┌──

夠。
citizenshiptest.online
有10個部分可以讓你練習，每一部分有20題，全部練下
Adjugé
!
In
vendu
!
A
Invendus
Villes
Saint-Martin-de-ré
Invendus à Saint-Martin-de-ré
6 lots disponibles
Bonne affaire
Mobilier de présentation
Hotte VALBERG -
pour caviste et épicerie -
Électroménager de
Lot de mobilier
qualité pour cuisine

└──

# [Problem details]
Look through the entries above and copy each line that has "Invendus" in it.

# [Output]
Invendus
Invendus à Saint-Martin-de-ré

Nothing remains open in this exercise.